## ACTIVITY
Transcribe the listing below only from the line with "Diğer taraftan, şekilli" up to and including the line with "Parfeyi derin dondurucuya koyup en az 3-4".

## INFORMATION SHOWN
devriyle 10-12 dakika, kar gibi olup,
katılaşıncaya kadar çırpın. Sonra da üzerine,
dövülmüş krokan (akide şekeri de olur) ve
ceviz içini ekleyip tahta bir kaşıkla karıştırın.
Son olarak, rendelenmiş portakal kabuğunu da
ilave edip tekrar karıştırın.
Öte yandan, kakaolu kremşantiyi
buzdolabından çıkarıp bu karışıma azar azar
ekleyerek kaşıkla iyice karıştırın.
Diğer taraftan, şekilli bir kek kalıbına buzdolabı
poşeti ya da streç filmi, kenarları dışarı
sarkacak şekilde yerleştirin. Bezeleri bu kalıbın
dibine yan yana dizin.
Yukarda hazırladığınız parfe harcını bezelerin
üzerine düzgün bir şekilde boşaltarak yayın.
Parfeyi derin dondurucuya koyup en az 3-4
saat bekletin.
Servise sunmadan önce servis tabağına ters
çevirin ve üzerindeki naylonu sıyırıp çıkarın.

## ANSWER BOX
Diğer taraftan, şekilli bir kek kalıbına buzdolabı
poşeti ya da streç filmi, kenarları dışarı
sarkacak şekilde yerleştirin. Bezeleri bu kalıbın
dibine yan yana dizin.
Yukarda hazırladığınız parfe harcını bezelerin
üzerine düzgün bir şekilde boşaltarak yayın.
Parfeyi derin dondurucuya koyup en az 3-4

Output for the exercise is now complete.